Re: More random stead questions

From: Peter Larsen <plarsen_at_...>
Date: Mon, 11 Mar 2002 10:19:22 -0600


At 3:32 PM +0000 3/11/02, Benedict Adamson wrote:

>huts. To a first approximation, I'd say one longhouse per carl
>family. That carl family would have some associated thralls or
>cottars, but only the carl family would sleep in the longhouse
>itself.

        I think this is wrong. While I don't have TR with me, there are two descriptions of steads -- one definitely describes a large communal situation with pretty much everyone living together in a central building. There is also the description (on page 18?) of a stead that has way too many buildings for this to be true. I personally favor the former -- I don't think the Heortlings are comfortable in small groups -- their urge is to gather together with kin. That's how they survived the Darkness, after all. Loners (Humakti, solitary Kolati, etc) are weird and unlucky people.

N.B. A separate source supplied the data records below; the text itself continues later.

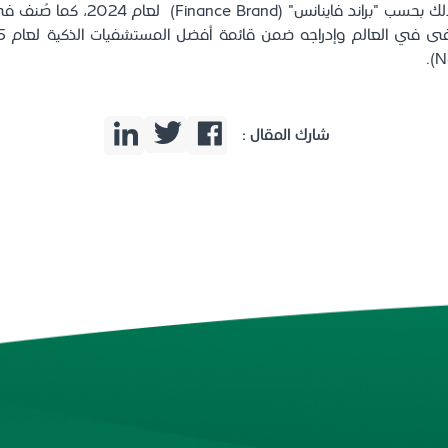
والشرق الأوسط، وذلك بحسب "براند فاينانس"
شارك المقال :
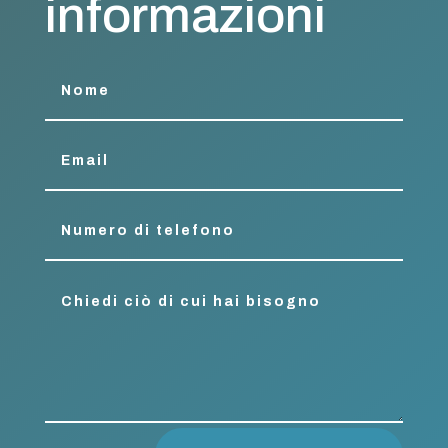
informazioni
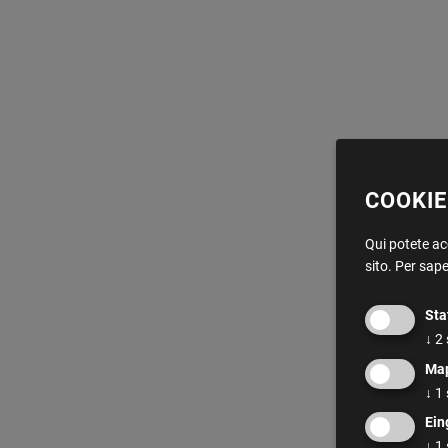
COOKIE
Qui potete acc
sito.
Per sape
Sta
↓
2
Ma
↓
1
Ein
↓
1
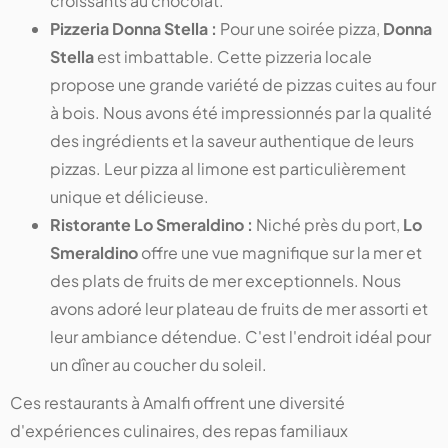
croissants au chocolat.
Pizzeria Donna Stella :
Pour une soirée pizza,
Donna
Stella
est imbattable. Cette pizzeria locale
propose une grande variété de pizzas cuites au four
à bois. Nous avons été impressionnés par la qualité
des ingrédients et la saveur authentique de leurs
pizzas. Leur pizza al limone est particulièrement
unique et délicieuse.
Ristorante Lo Smeraldino :
Niché près du port,
Lo
Smeraldino
offre une vue magnifique sur la mer et
des plats de fruits de mer exceptionnels. Nous
avons adoré leur plateau de fruits de mer assorti et
leur ambiance détendue. C'est l'endroit idéal pour
un dîner au coucher du soleil.
Ces restaurants à Amalfi offrent une diversité
d'expériences culinaires, des repas familiaux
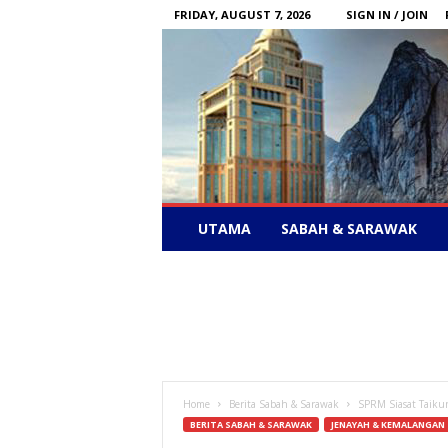
FRIDAY, AUGUST 7, 2026
SIGN IN / JOIN
Sabah
UTAMA
SABAH & SARAWAK
News
–
Bebas
Bersuara
Home
Berita Sabah & Sarawak
SPRM Siasat Taikun
BERITA SABAH & SARAWAK
JENAYAH & KEMALANGAN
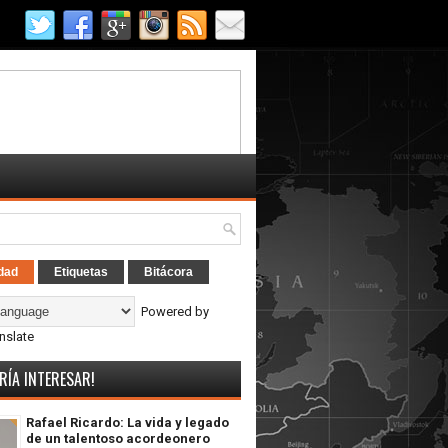
dad
Etiquetas
Bitácora
Powered by
nslate
RÍA INTERESAR!
Rafael Ricardo: La vida y legado
de un talentoso acordeonero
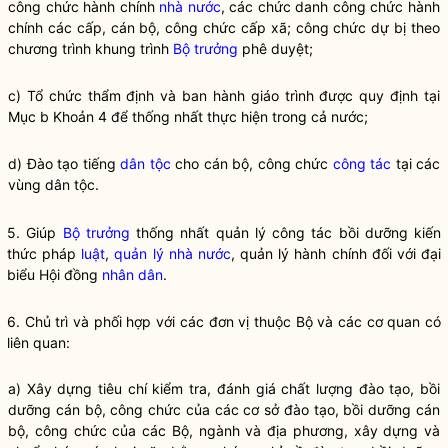
công chức hành chính
nhà nước
, các chức danh công chức hành
chính các cấp, cán bộ, công chức cấp xã; công chức dự bị theo
chương trình khung trình
Bộ trưởng
phê duyệt;
c) Tổ chức thẩm định và ban hành giáo trình được quy định tại
Mục b Khoản 4 để thống nhất thực hiện trong cả nước;
d) Đào tạo tiếng
dân tộc
cho cán bộ, công chức
công tác
tại các
vùng
dân tộc
.
5. Giúp
Bộ trưởng
thống nhất quản lý
công tác
bồi dưỡng kiến
thức pháp
luật
,
quản lý nhà nước
, quản lý hành chính đối với đại
biểu Hội đồng
nhân dân
.
6. Chủ trì và phối hợp với các đơn vị thuộc Bộ và các cơ quan có
liên quan:
a) Xây dựng tiêu chí kiểm tra, đánh giá chất lượng đào tạo, bồi
dưỡng cán bộ, công chức của các cơ sở đào tạo, bồi dưỡng cán
bộ, công chức của các Bộ, ngành và địa phương, xây dựng và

        My impression of viking homes (the Icelandic versions are smaller than the Heortling steads, but it's a good model), is that the separation between people was not whether they were in the house but whether they had a little closet to sleep in or slept more openly on the floor.

        I suspect there is some variation between clans and tribes on what's considered "normal." My impression of Esrolians and Tarshites is that they live in smaller buildings in villages (or village-like arrangements); perhaps Sartari with close ties to one group or the other see "everyone in one house" as old-fashioned while more conservative Heortlings see smaller houses as a breakdown in family values and a threat to the egalitarian ideals of the past, when even the tribal kings mucked out the cattle barn and plowed the fields.